----- Task data

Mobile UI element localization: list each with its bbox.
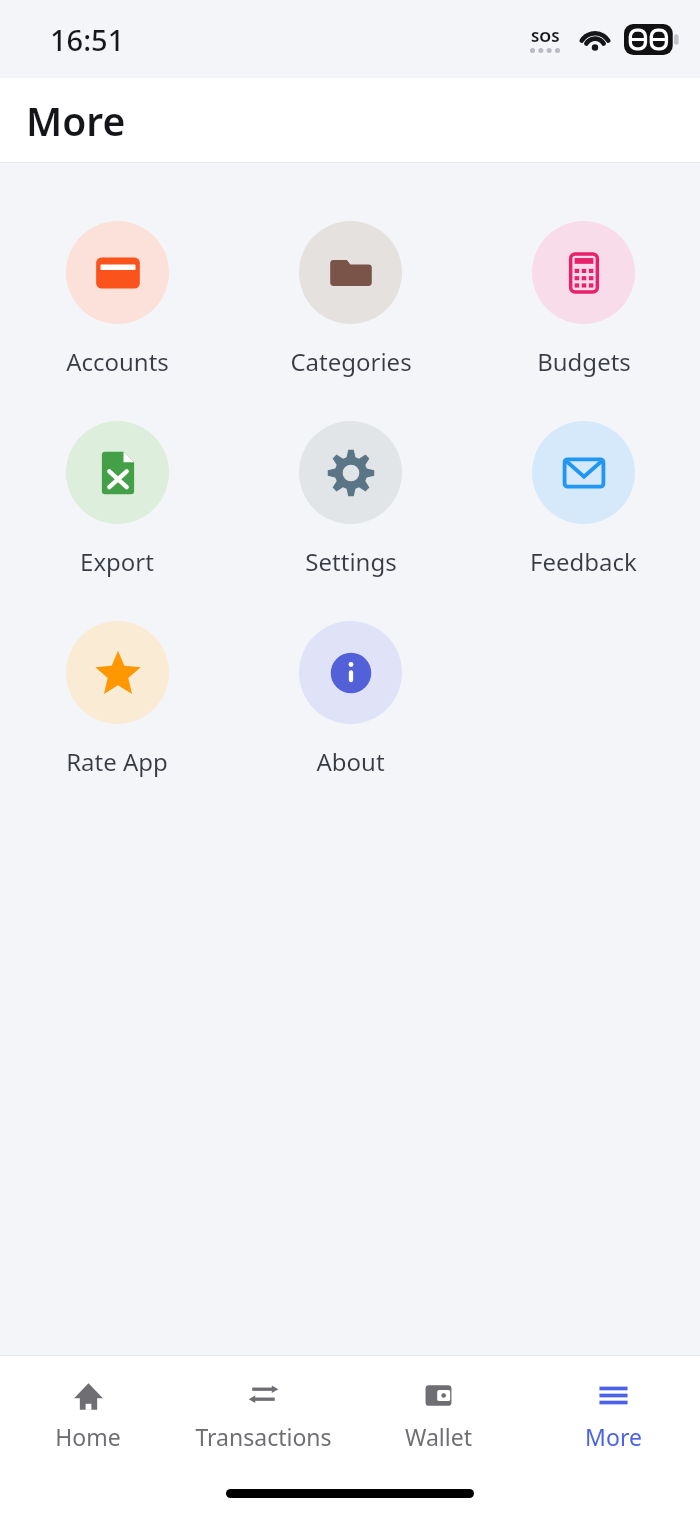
staticText: Rate App bbox=[66, 745, 168, 778]
button[interactable]: Categories bbox=[234, 221, 467, 378]
staticText: Export bbox=[80, 545, 154, 578]
button[interactable]: Rate App bbox=[0, 621, 234, 778]
button[interactable]: Home bbox=[9, 1374, 167, 1455]
staticText: Home bbox=[55, 1421, 121, 1452]
staticText: Budgets bbox=[537, 345, 631, 378]
staticText: Settings bbox=[305, 545, 397, 578]
button[interactable]: Settings bbox=[234, 421, 467, 578]
staticText: More bbox=[585, 1421, 642, 1452]
staticText: Feedback bbox=[530, 545, 637, 578]
staticText: More bbox=[26, 94, 126, 147]
staticText: Wallet bbox=[405, 1421, 472, 1452]
button[interactable]: More bbox=[534, 1374, 692, 1455]
staticText: Accounts bbox=[66, 345, 169, 378]
staticText: About bbox=[316, 745, 385, 778]
button[interactable]: Wallet bbox=[359, 1374, 517, 1455]
button[interactable]: Budgets bbox=[467, 221, 700, 378]
staticText: 16:51 bbox=[50, 20, 125, 59]
button[interactable]: About bbox=[234, 621, 467, 778]
button[interactable]: Feedback bbox=[467, 421, 700, 578]
button[interactable]: Export bbox=[0, 421, 234, 578]
staticText: Categories bbox=[290, 345, 412, 378]
staticText: Transactions bbox=[195, 1421, 332, 1452]
button[interactable]: Accounts bbox=[0, 221, 234, 378]
staticText: SOS bbox=[531, 26, 560, 46]
button[interactable]: Transactions bbox=[184, 1374, 342, 1455]
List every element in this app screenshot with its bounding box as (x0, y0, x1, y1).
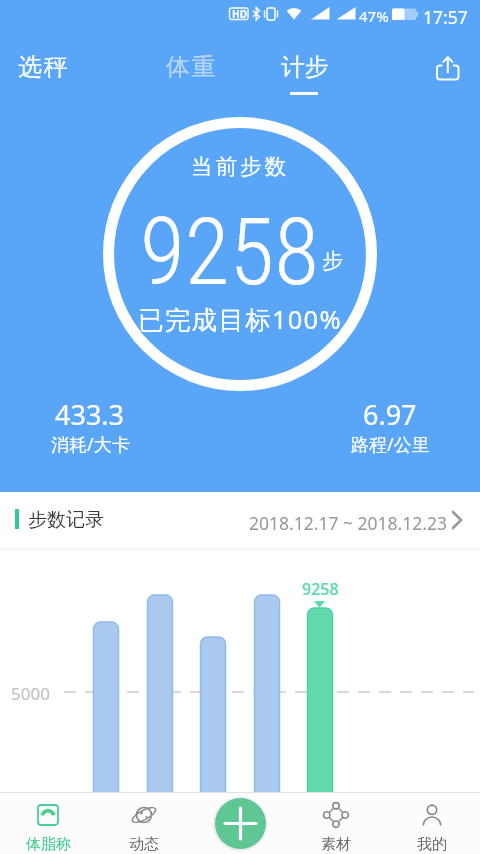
staticText: 我的 (417, 835, 447, 854)
staticText: 选秤 (18, 52, 69, 82)
staticText: 17:57 (423, 5, 468, 29)
staticText: 9258 (140, 199, 319, 307)
button[interactable]: 步数记录 (0, 492, 480, 554)
button[interactable] (215, 798, 266, 849)
staticText: 6.97 (363, 396, 417, 433)
staticText: 已完成目标100% (138, 302, 342, 337)
button[interactable]: 体重 (166, 52, 217, 82)
staticText: 5000 (11, 682, 50, 705)
staticText: 消耗/大卡 (51, 432, 130, 457)
staticText: 步 (322, 248, 343, 274)
button[interactable]: 选秤 (18, 52, 69, 82)
button[interactable] (430, 48, 466, 84)
staticText: 路程/公里 (351, 432, 430, 457)
staticText: 当前步数 (191, 153, 290, 180)
staticText: 素材 (321, 835, 351, 854)
staticText: 步数记录 (28, 508, 104, 532)
staticText: 433.3 (55, 396, 125, 433)
button[interactable]: 动态 (96, 792, 192, 854)
staticText: 动态 (129, 835, 159, 854)
button[interactable]: 素材 (288, 792, 384, 854)
button[interactable]: 计步 (281, 52, 329, 82)
staticText: 47% (359, 6, 389, 26)
staticText: 体重 (166, 52, 217, 82)
staticText: HD (232, 7, 247, 21)
button[interactable]: 体脂称 (0, 792, 96, 854)
button[interactable]: 我的 (384, 792, 480, 854)
staticText: 计步 (281, 52, 329, 82)
staticText: 9258 (302, 578, 339, 600)
staticText: 体脂称 (26, 835, 71, 854)
staticText: 2018.12.17 ~ 2018.12.23 (249, 511, 448, 535)
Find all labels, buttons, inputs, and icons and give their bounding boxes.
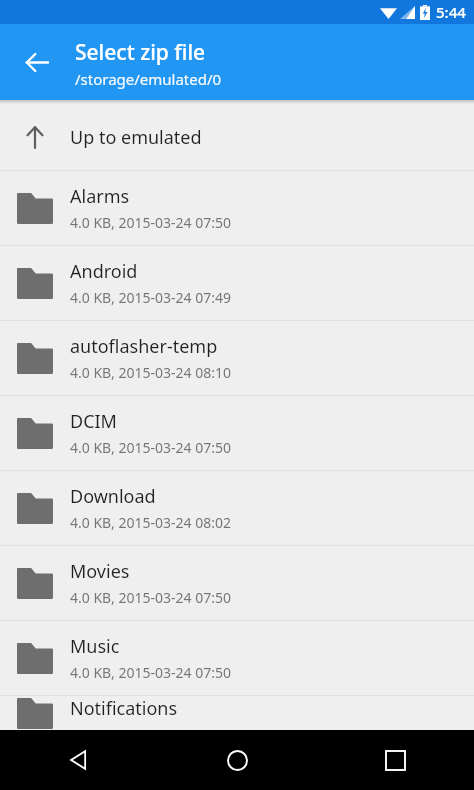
button[interactable]: Android: [0, 246, 474, 320]
staticText: Alarms: [70, 184, 130, 209]
staticText: 4.0 KB, 2015-03-24 07:49: [70, 288, 231, 307]
button[interactable]: Back: [0, 730, 158, 790]
staticText: Notifications: [70, 696, 178, 721]
staticText: DCIM: [70, 409, 117, 434]
staticText: Up to emulated: [70, 125, 202, 150]
staticText: 4.0 KB, 2015-03-24 07:50: [70, 588, 231, 607]
staticText: 4.0 KB, 2015-03-24 07:50: [70, 438, 231, 457]
button[interactable]: Home: [158, 730, 316, 790]
button[interactable]: Music: [0, 621, 474, 695]
button[interactable]: Navigate up: [12, 38, 60, 86]
staticText: /storage/emulated/0: [75, 69, 222, 89]
button[interactable]: Up to emulated: [0, 104, 474, 170]
button[interactable]: Recent apps: [316, 730, 474, 790]
staticText: 5:44: [436, 2, 466, 22]
button[interactable]: Notifications: [0, 696, 474, 730]
staticText: 4.0 KB, 2015-03-24 07:50: [70, 213, 231, 232]
staticText: Select zip file: [75, 38, 206, 67]
button[interactable]: autoflasher-temp: [0, 321, 474, 395]
button[interactable]: DCIM: [0, 396, 474, 470]
staticText: autoflasher-temp: [70, 334, 218, 359]
staticText: Android: [70, 259, 138, 284]
staticText: 4.0 KB, 2015-03-24 08:02: [70, 513, 231, 532]
button[interactable]: Download: [0, 471, 474, 545]
staticText: Download: [70, 484, 156, 509]
staticText: 4.0 KB, 2015-03-24 07:50: [70, 663, 231, 682]
button[interactable]: Movies: [0, 546, 474, 620]
button[interactable]: Alarms: [0, 171, 474, 245]
staticText: Music: [70, 634, 120, 659]
staticText: 4.0 KB, 2015-03-24 08:10: [70, 363, 231, 382]
staticText: Movies: [70, 559, 130, 584]
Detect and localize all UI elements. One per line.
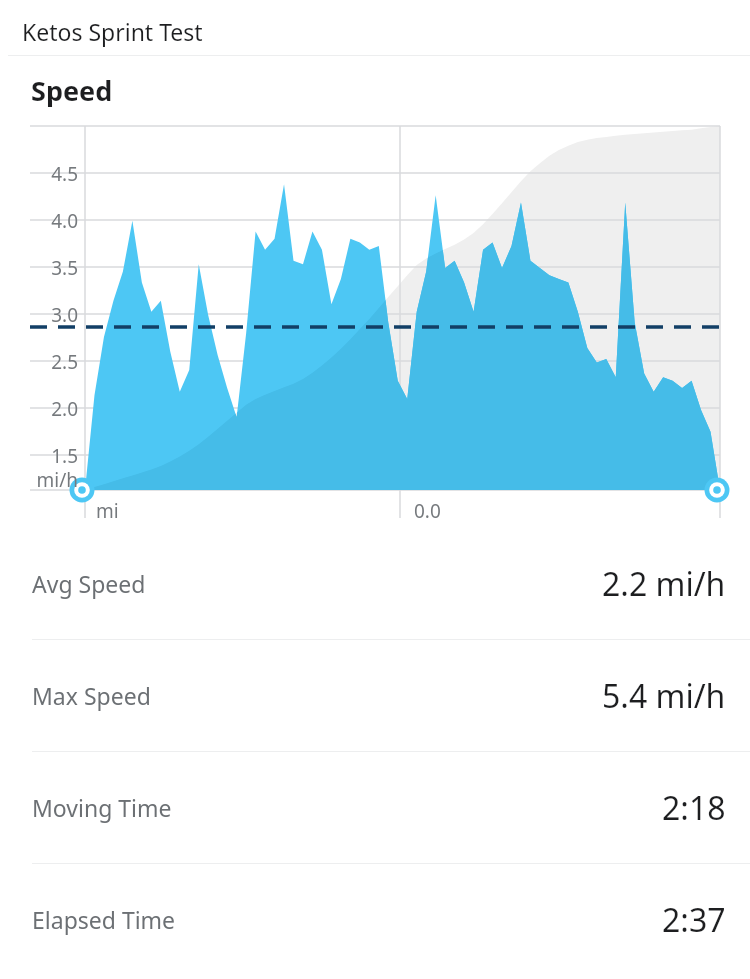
staticText: Elapsed Time xyxy=(32,904,176,935)
button[interactable]: Avg Speed xyxy=(0,528,750,639)
staticText: mi xyxy=(96,498,119,524)
staticText: 2.0 xyxy=(30,396,78,422)
staticText: 2:18 xyxy=(662,786,726,830)
staticText: 2.5 xyxy=(30,349,78,375)
staticText: 3.0 xyxy=(30,302,78,328)
staticText: Speed xyxy=(31,72,113,109)
staticText: Ketos Sprint Test xyxy=(22,16,203,47)
staticText: Moving Time xyxy=(32,792,172,823)
staticText: 5.4 mi/h xyxy=(602,674,726,718)
staticText: 4.0 xyxy=(30,208,78,234)
staticText: 2.2 mi/h xyxy=(602,562,726,606)
staticText: 2:37 xyxy=(662,898,726,942)
staticText: 0.0 xyxy=(414,498,441,524)
button[interactable]: Moving Time xyxy=(0,751,750,863)
staticText: 4.5 xyxy=(30,161,78,187)
button[interactable]: Max Speed xyxy=(0,639,750,751)
staticText: Avg Speed xyxy=(32,568,146,599)
staticText: Max Speed xyxy=(32,680,151,711)
button[interactable]: Elapsed Time xyxy=(0,863,750,975)
staticText: mi/h xyxy=(24,467,78,493)
staticText: 3.5 xyxy=(30,255,78,281)
other: Speed over distance chart xyxy=(0,123,750,528)
staticText: 1.5 xyxy=(30,443,78,469)
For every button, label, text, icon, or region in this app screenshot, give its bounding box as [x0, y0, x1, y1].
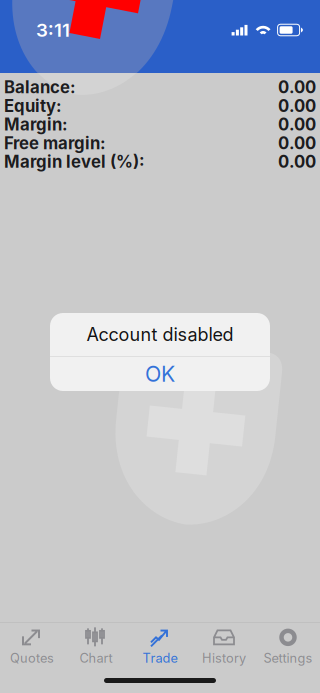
staticText: Chart — [80, 650, 112, 666]
staticText: OK — [145, 361, 175, 387]
staticText: Quotes — [10, 650, 54, 666]
staticText: 3:11 — [36, 19, 70, 41]
button[interactable]: Settings — [256, 618, 320, 674]
staticText: Settings — [264, 650, 312, 666]
staticText: 0.00 — [278, 114, 316, 135]
staticText: Account disabled — [86, 324, 234, 345]
button[interactable]: Quotes — [0, 618, 64, 674]
staticText: 0.00 — [278, 133, 316, 153]
button[interactable]: History — [192, 618, 256, 674]
staticText: 0.00 — [278, 96, 316, 116]
button[interactable]: Trade — [128, 618, 192, 674]
staticText: 0.00 — [278, 77, 316, 97]
staticText: 0.00 — [278, 152, 316, 172]
staticText: Margin: — [4, 114, 68, 135]
staticText: Free margin: — [4, 133, 106, 153]
button[interactable]: Chart — [64, 618, 128, 674]
staticText: Trade — [142, 650, 178, 666]
staticText: Equity: — [4, 96, 62, 116]
button[interactable]: OK — [50, 357, 270, 391]
staticText: Margin level (%): — [4, 152, 145, 172]
staticText: History — [202, 650, 246, 666]
staticText: Balance: — [4, 77, 76, 97]
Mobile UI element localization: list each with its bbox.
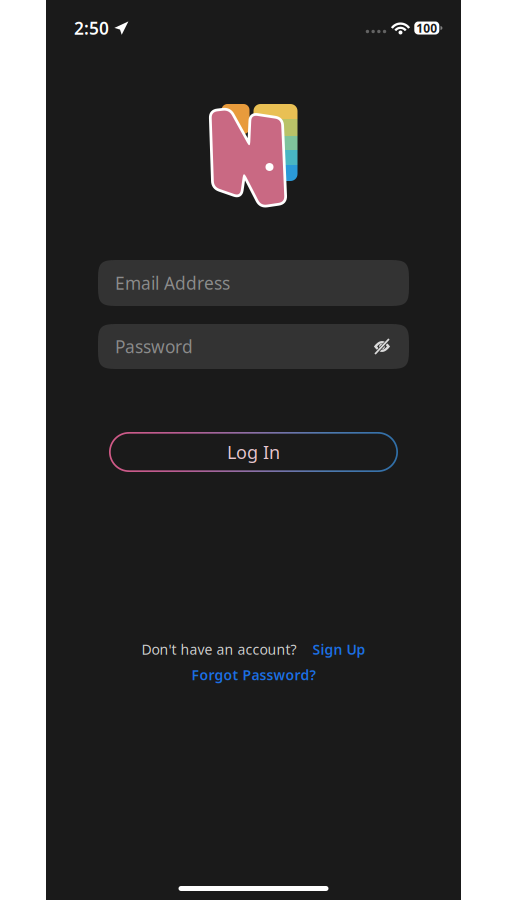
button[interactable]: Show password: [365, 330, 399, 364]
staticText: Don't have an account?: [142, 640, 296, 659]
button[interactable]: Forgot Password?: [192, 666, 316, 684]
staticText: Email Address: [115, 272, 230, 294]
button[interactable]: Log In: [109, 432, 398, 472]
button[interactable]: Email Address: [98, 260, 409, 306]
staticText: Forgot Password?: [192, 666, 316, 684]
staticText: Password: [115, 335, 193, 358]
staticText: Sign Up: [312, 640, 366, 659]
staticText: Log In: [227, 440, 280, 464]
staticText: 2:50: [74, 16, 109, 40]
button[interactable]: Sign Up: [296, 640, 366, 659]
staticText: 100: [416, 20, 437, 36]
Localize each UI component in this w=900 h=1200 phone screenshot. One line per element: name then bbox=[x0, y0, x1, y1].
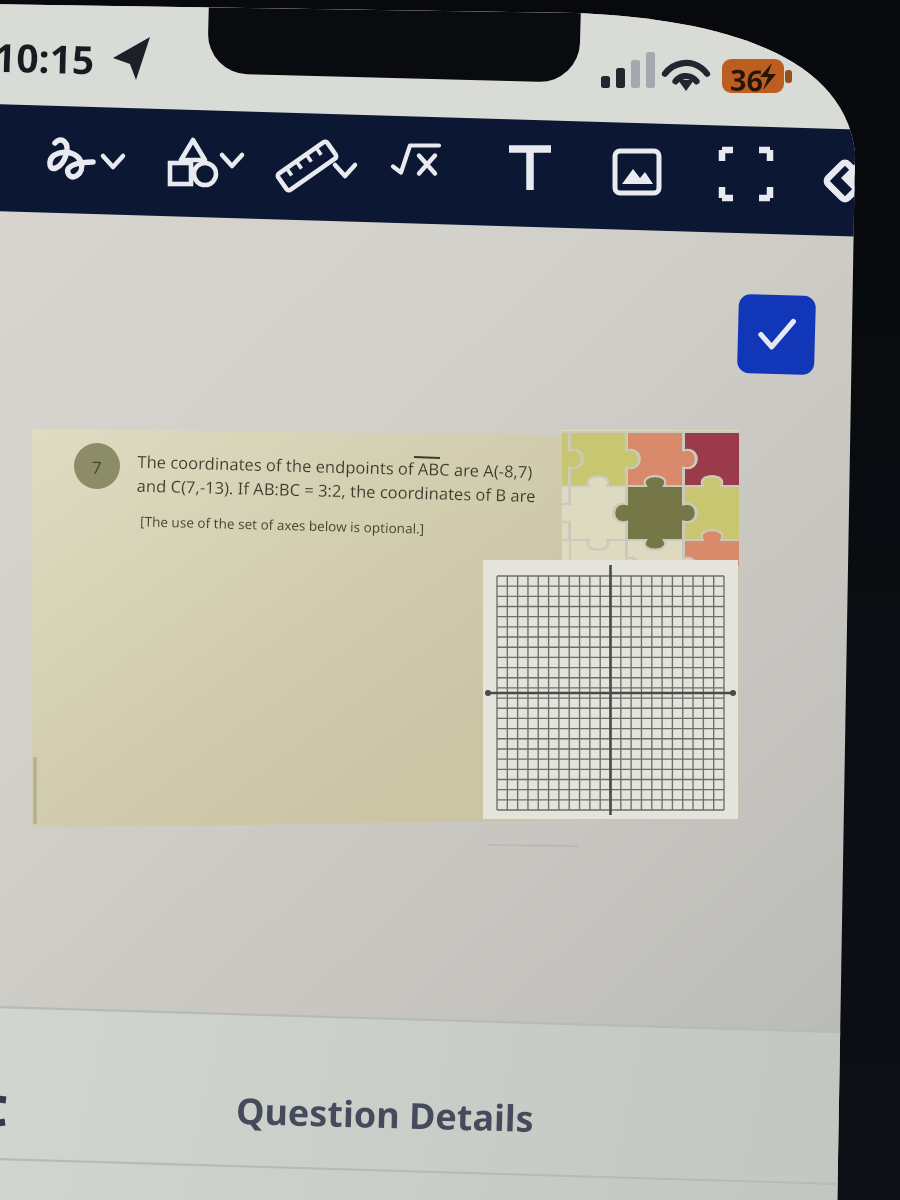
staticText: [The use of the set of axes below is opt… bbox=[140, 512, 425, 538]
staticText: 36 bbox=[730, 60, 764, 100]
button[interactable]: Ruler tool bbox=[268, 126, 368, 214]
button[interactable]: Insert image bbox=[600, 134, 676, 222]
button[interactable]: Text tool bbox=[494, 132, 566, 220]
button[interactable]: Confirm bbox=[738, 295, 816, 375]
button[interactable]: Crop bbox=[708, 136, 786, 224]
button[interactable]: Math equation bbox=[384, 130, 452, 218]
staticText: 10:15 bbox=[0, 30, 96, 85]
staticText: The coordinates of the endpoints of ABC … bbox=[136, 450, 537, 507]
button[interactable] bbox=[32, 429, 740, 825]
button[interactable]: Shapes tool bbox=[158, 124, 256, 210]
button[interactable]: Draw tool bbox=[34, 122, 136, 208]
staticText: Question Details bbox=[235, 1086, 535, 1143]
staticText: 7 bbox=[92, 456, 102, 479]
button[interactable] bbox=[0, 1030, 840, 1170]
button[interactable]: Eraser bbox=[812, 140, 892, 228]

----------

--- Your assignment ---
Leave the pictures out. Output exactly, and only, the lines from the one with "Localize each UI" through the last line of the listing above, both included.

--- Exercise answer ---
Localize each UI component in this w=900 h=1200 phone screenshot. One line per element: name then bbox=[x0, y0, x1, y1].
staticText: [The use of the set of axes below is opt… bbox=[140, 512, 425, 538]
staticText: 36 bbox=[730, 60, 764, 100]
button[interactable]: Ruler tool bbox=[268, 126, 368, 214]
button[interactable]: Insert image bbox=[600, 134, 676, 222]
button[interactable]: Text tool bbox=[494, 132, 566, 220]
button[interactable]: Confirm bbox=[738, 295, 816, 375]
button[interactable]: Crop bbox=[708, 136, 786, 224]
button[interactable]: Math equation bbox=[384, 130, 452, 218]
staticText: 10:15 bbox=[0, 30, 96, 85]
staticText: The coordinates of the endpoints of ABC … bbox=[136, 450, 537, 507]
button[interactable] bbox=[32, 429, 740, 825]
button[interactable]: Shapes tool bbox=[158, 124, 256, 210]
button[interactable]: Draw tool bbox=[34, 122, 136, 208]
staticText: Question Details bbox=[235, 1086, 535, 1143]
staticText: 7 bbox=[92, 456, 102, 479]
button[interactable] bbox=[0, 1030, 840, 1170]
button[interactable]: Eraser bbox=[812, 140, 892, 228]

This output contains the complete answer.